A começar, tem-se uma direção que esforçou-se para manter o equilíbrio entre suspense e terror, realizando tomadas semelhantes às vistas em O Chamado 1 e 2, com ângulos frontais, prezando por ambientes escuros e fechados, na tentativa de manter o suspense intercalado com cenas sobrenaturais. Entretanto a fórmula é bastante clichê e usual, lembrando, momentaneamente, filmes voltados para o público adolescente como a saga Crepúsculo ou Dezesseis Luas.
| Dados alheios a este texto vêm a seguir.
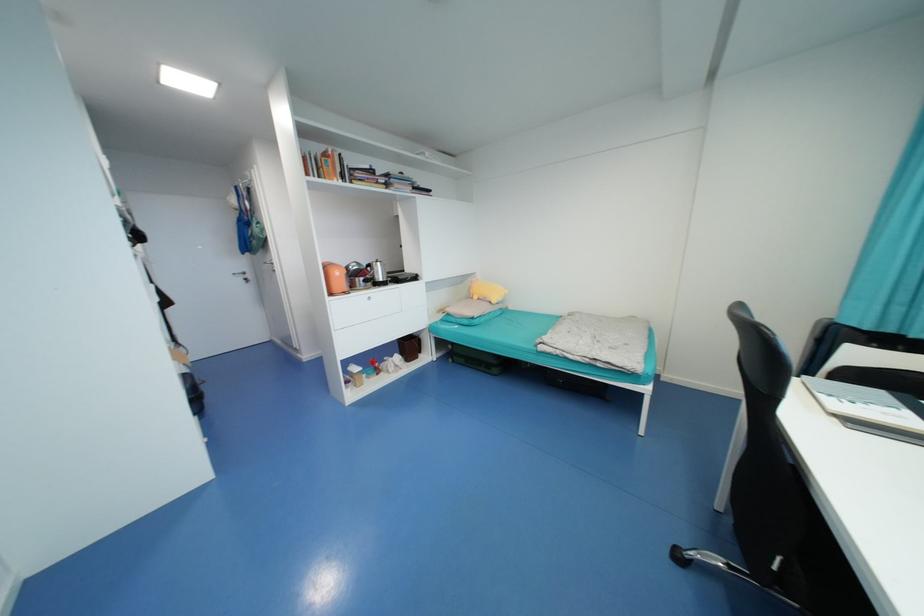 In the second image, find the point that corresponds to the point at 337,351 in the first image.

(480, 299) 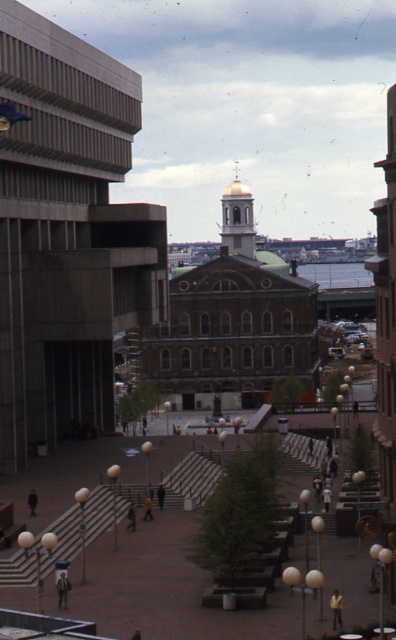 You are standing at the point marked by the coordinates point (66,234), which is on the concrete building at left. You want to walk to the historic building with a dome and clock tower. Which direction should you face to walk directly towards it?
O roteiro centra-se em contar as origens da famosa Samara e, embora traga novos elementos para a trama, a primeira hora é enfadonha e constrói um enredo fraco, sendo o restante do filme composto de pequenos instantes marcantes, como quando o grande segredo de Samara e de sua suposta “salvadora” é revelado.

As interpretações de Matilda Rutz (Julia) e Alex Roe (Holt) são superficiais e lembram, muitas vezes, atuações de filmes trash. Julia e Holt são protagonistas que se assemelham aos velhos clichês de filmes de terror. A “mocinha” que não abandona o “mocinho” e os dois se amam perdidamente. Ambos formam um casal altamente meloso dentro de um gênero em que a temática não deveria enfocar com tamanha pieguice o envolvimento sentimental dessa dupla.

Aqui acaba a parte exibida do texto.